§ **About this task**: Exact transcription of the data below is required, without the images.

Saved data entries
- - - -
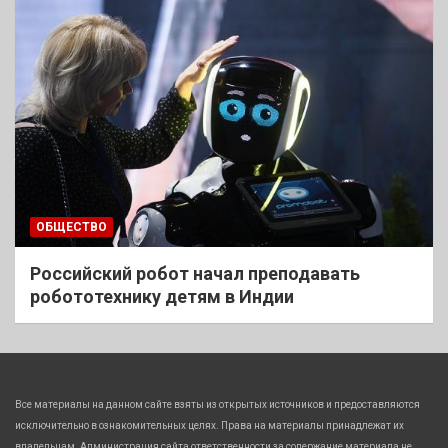
ОБЩЕСТВО
Российский робот начал преподавать
робототехнику детям в Индии
Все материалы на данном сайте взяты из открытых источников и предоставляются
исключительно в ознакомительных целях. Права на материалы принадлежат их
владельцам. Администрация сайта ответственности за содержание материала не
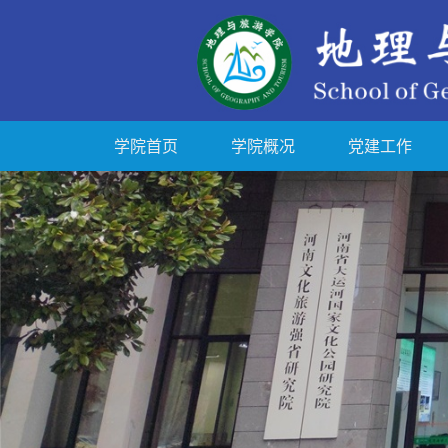
学院首页
学院概况
党建工作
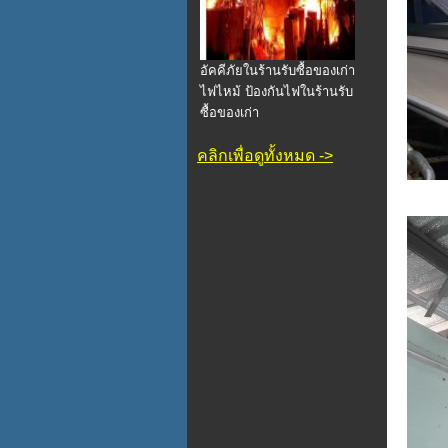
อัคคีภัยในร้านรับซื้อของเก่า
ไฟไหม้ ป้องกันไฟในร้านรับ
ซื้อของเก่า
คลิกเพื่อดูทั้งหมด ->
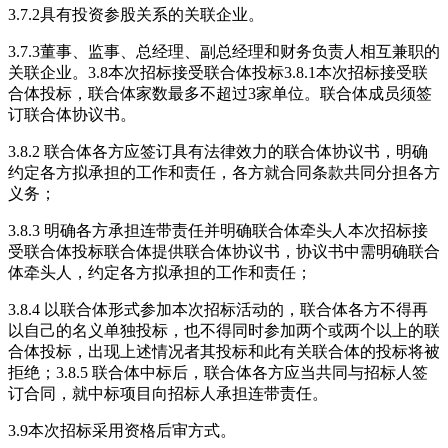
3.7.2具有投资参股关系的关联企业。
3.7.3董事、监事、总经理、副总经理和财务负责人相互兼职的
关联企业。3.8本次招标接受联合体投标3.8.1本次招标接受联
合体投标，联合体家数最多不超过3家单位。联合体成员须签
订联合体协议书。
3.8.2 联合体各方应签订具有法律效力的联合体协议书，明确
约定各方拟承担的工作和责任，各方就合同条款共同分担各方
义务；
3.8.3 明确各方承担连带责任并明确联合体牵头人本次招标接
受联合体投标联合体提供联合体协议书，协议书中需明确联合
体牵头人，约定各方拟承担的工作和责任；
3.8.4 以联合体形式参加本次招标活动的，联合体各方不得再
以自己的名义单独投标，也不得同时参加两个或两个以上的联
合体投标，出现上述情况者其投标和此有关联合体的投标将被
拒绝；3.8.5 联合体中标后，联合体各方应当共同与招标人签
订合同，就中标项目向招标人承担连带责任。
3.9本次招标采用资格后审方式。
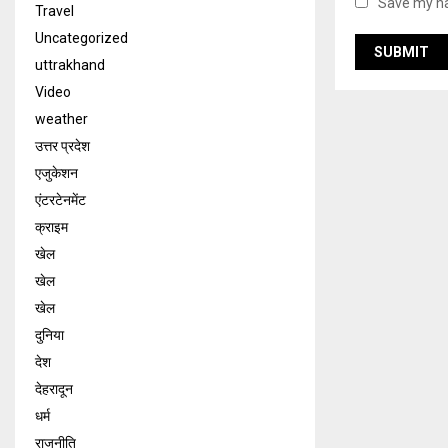
Save my na
Travel
Uncategorized
uttrakhand
Video
weather
उत्तर प्रदेश
एजुकेशन
एंटरटेनमेंट
क्राइम
खेल
खेल
खेल
दुनिया
देश
देहरादून
धर्म
राजनीति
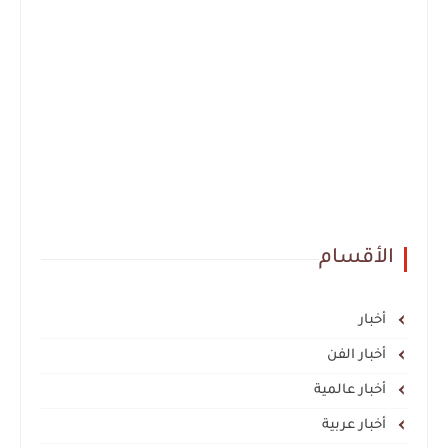
الأقسام
أخبار
أخبار الفن
أخبار عالمية
أخبار عربية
- - - -
§ **Your solution**:
ОБЩЕСТВО
Российский робот начал преподавать
робототехнику детям в Индии
Все материалы на данном сайте взяты из открытых источников и предоставляются
исключительно в ознакомительных целях. Права на материалы принадлежат их
владельцам. Администрация сайта ответственности за содержание материала не
学院首页
学院概况
党建工作
อัคคีภัยในร้านรับซื้อของเก่า
ไฟไหม้ ป้องกันไฟในร้านรับ
ซื้อของเก่า
คลิกเพื่อดูทั้งหมด ->
3.7.2具有投资参股关系的关联企业。
3.7.3董事、监事、总经理、副总经理和财务负责人相互兼职的
关联企业。3.8本次招标接受联合体投标3.8.1本次招标接受联
合体投标，联合体家数最多不超过3家单位。联合体成员须签
订联合体协议书。
3.8.2 联合体各方应签订具有法律效力的联合体协议书，明确
约定各方拟承担的工作和责任，各方就合同条款共同分担各方
义务；
3.8.3 明确各方承担连带责任并明确联合体牵头人本次招标接
受联合体投标联合体提供联合体协议书，协议书中需明确联合
体牵头人，约定各方拟承担的工作和责任；
3.8.4 以联合体形式参加本次招标活动的，联合体各方不得再
以自己的名义单独投标，也不得同时参加两个或两个以上的联
合体投标，出现上述情况者其投标和此有关联合体的投标将被
拒绝；3.8.5 联合体中标后，联合体各方应当共同与招标人签
订合同，就中标项目向招标人承担连带责任。
3.9本次招标采用资格后审方式。
Save my na
Travel
Uncategorized
uttrakhand
Video
weather
उत्तर प्रदेश
एजुकेशन
एंटरटेनमेंट
क्राइम
खेल
खेल
खेल
दुनिया
देश
देहरादून
धर्म
राजनीति
الأقسام
أخبار
أخبار الفن
أخبار عالمية
أخبار عربية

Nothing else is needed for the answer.